**Action item:** Pictures do not belong in the copy; print every entry exactly as it stands.

**Records provided:**
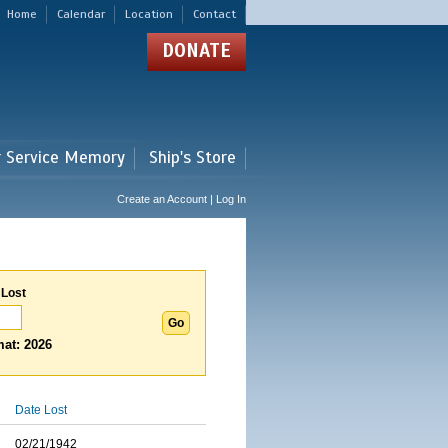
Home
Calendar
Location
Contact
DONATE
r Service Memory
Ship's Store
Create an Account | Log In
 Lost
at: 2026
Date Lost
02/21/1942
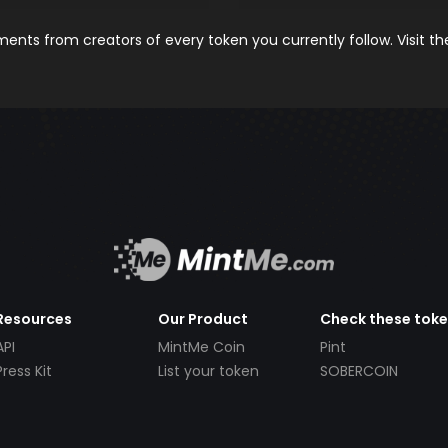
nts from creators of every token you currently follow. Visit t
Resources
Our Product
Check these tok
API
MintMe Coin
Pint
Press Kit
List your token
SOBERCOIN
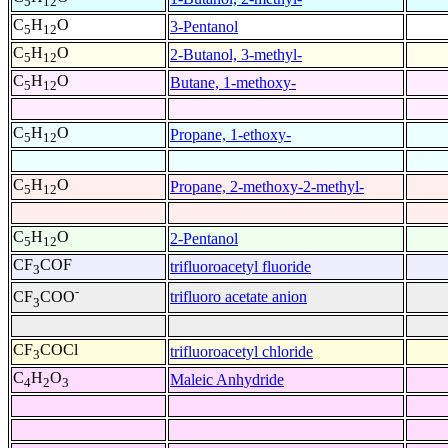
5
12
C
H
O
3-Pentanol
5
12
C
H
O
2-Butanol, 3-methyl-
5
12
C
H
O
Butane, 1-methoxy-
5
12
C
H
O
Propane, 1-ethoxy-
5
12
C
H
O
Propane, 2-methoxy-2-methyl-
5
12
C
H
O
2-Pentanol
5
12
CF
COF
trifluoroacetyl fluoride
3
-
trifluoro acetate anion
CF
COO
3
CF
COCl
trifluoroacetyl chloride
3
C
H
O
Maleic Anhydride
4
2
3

**Exercise output:**
Home
Calendar
Location
Contact
DONATE
r Service Memory
Ship's Store
Create an Account | Log In
 Lost
at: 2026
Date Lost
02/21/1942
nts from creators of every token you currently follow. Visit t
Resources
Our Product
Check these tok
API
MintMe Coin
Pint
Press Kit
List your token
SOBERCOIN
5
12
C
H
O
3-Pentanol
5
12
C
H
O
2-Butanol, 3-methyl-
5
12
C
H
O
Butane, 1-methoxy-
5
12
C
H
O
Propane, 1-ethoxy-
5
12
C
H
O
Propane, 2-methoxy-2-methyl-
5
12
C
H
O
2-Pentanol
5
12
CF
COF
trifluoroacetyl fluoride
3
-
trifluoro acetate anion
CF
COO
3
CF
COCl
trifluoroacetyl chloride
3
C
H
O
Maleic Anhydride
4
2
3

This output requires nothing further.